All four candidates running to succeed U.S. Representative Michele Bachmann in Minnesota’s 6th Congressional District are running on their intent to reverse budget deficits allegedly piled up during the Obama era.  As Minnesota Public Radio’s (MPR) Brett Neely reports:

“So far, there’s little in the way of policy differences that separates the four candidates.  They’re all sticking with the national GOP’s message about what ails Washington.

GOP candidate Rhonda Sivarajah:  “The debt.”

GOP candidate Phil Krinkie:  “Out of control spending.”

GOP candidate Tom Emmer:  “Bureaucrats.”

GOP candidate John Pederson:  “The deficit.”

The same can be said of the Republicans challenging Senator Al Franken, Governor Mark Dayton, and every other DFL incumbent.  This should come as no surprise.  “The national GOP message” is based on public opinion research, and polls show that an overwhelming number of Americans are concerned about the deficit.  For instance, about 90 percent of Americans surveyed in a Bloomberg poll believed that the deficit is getting worse (62 percent) or not improving (28 percent), with only 6 percent saying that the deficit is decreasing.
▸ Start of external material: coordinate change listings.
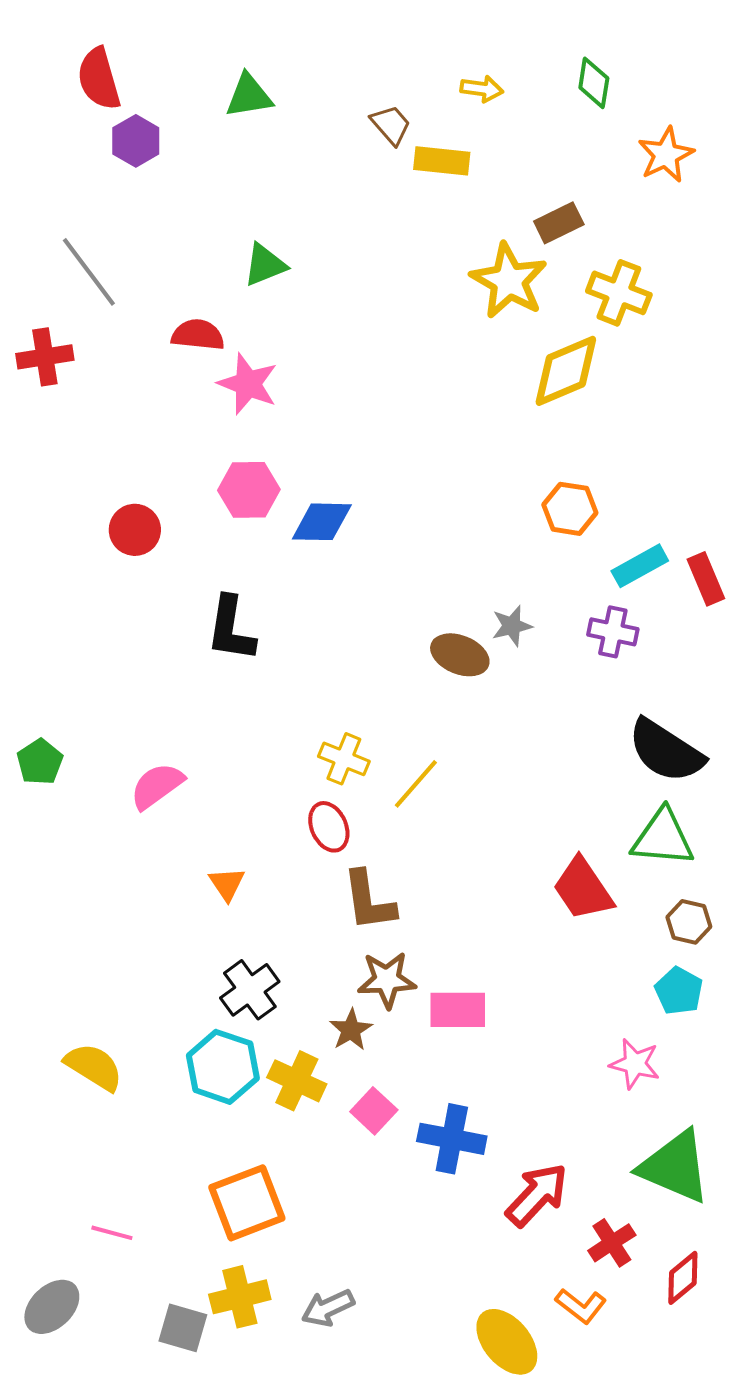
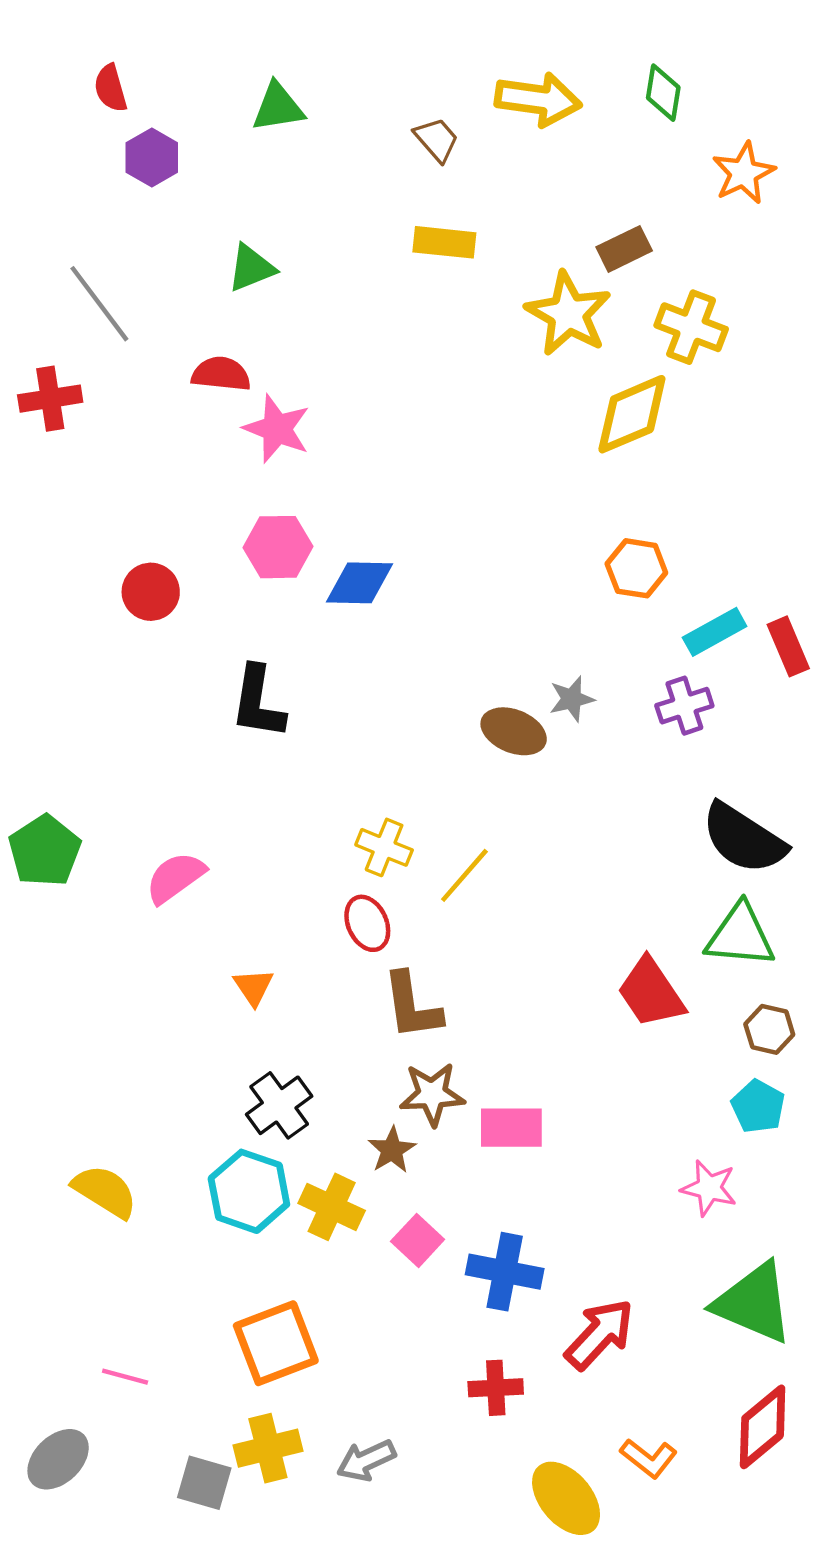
red semicircle: (99, 79) -> (111, 88), size x0.7
yellow arrow: (482, 89) -> (538, 99), size x1.8
yellow rectangle: (442, 161) -> (444, 242), moved
green triangle: (265, 265) -> (251, 268), moved
purple cross: (613, 632) -> (684, 706), turned -30
green pentagon: (40, 762) -> (45, 851), size x1.4
red cross: (612, 1243) -> (496, 1388), moved, turned 30
red diamond: (683, 1278) -> (763, 1427), size x1.4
In other words, the Republican message is selling with Americans.  This bodes well for them in the 2014 mid-term elections.

 The Myth of “Skyrocketing Deficits”

It’s worth noting that 90 percent of Americans are wrong about the state of the deficit.  In an article titled “The Best Kept Secret In American Politics-Federal Budget Deficits Are Actually Shrinking!,” Forbes magazine notes:

Over the first four years of the Obama presidency, the deficit shrunk by a total of $300 billion dollars.  The improvement in the deficit as measured against GDP is the direct result of the deficit falling to $845 billion for fiscal year 2013—a $300 billion improvement over the previous year. And the positive trend is projected to continue though the next fiscal year where the the annual budgetary deficit will fall again to $430 billion.

More recently, the deficit outlook has further stabilized. As CNN Money reported in May 2013:

By 2015, the deficit will fall to its lowest point of the next decade – 2.1% of GDP. And it will remain below 3% until 2019, at which point it will start to increase again. Deficits below 3% are considered sustainable because it means budget shortfalls are not growing faster than the economy.

Still, perception is reality in politics, so conservatives can be expected to milk this inaccurate “the deficit is skyrocketing” myth for all it is worth.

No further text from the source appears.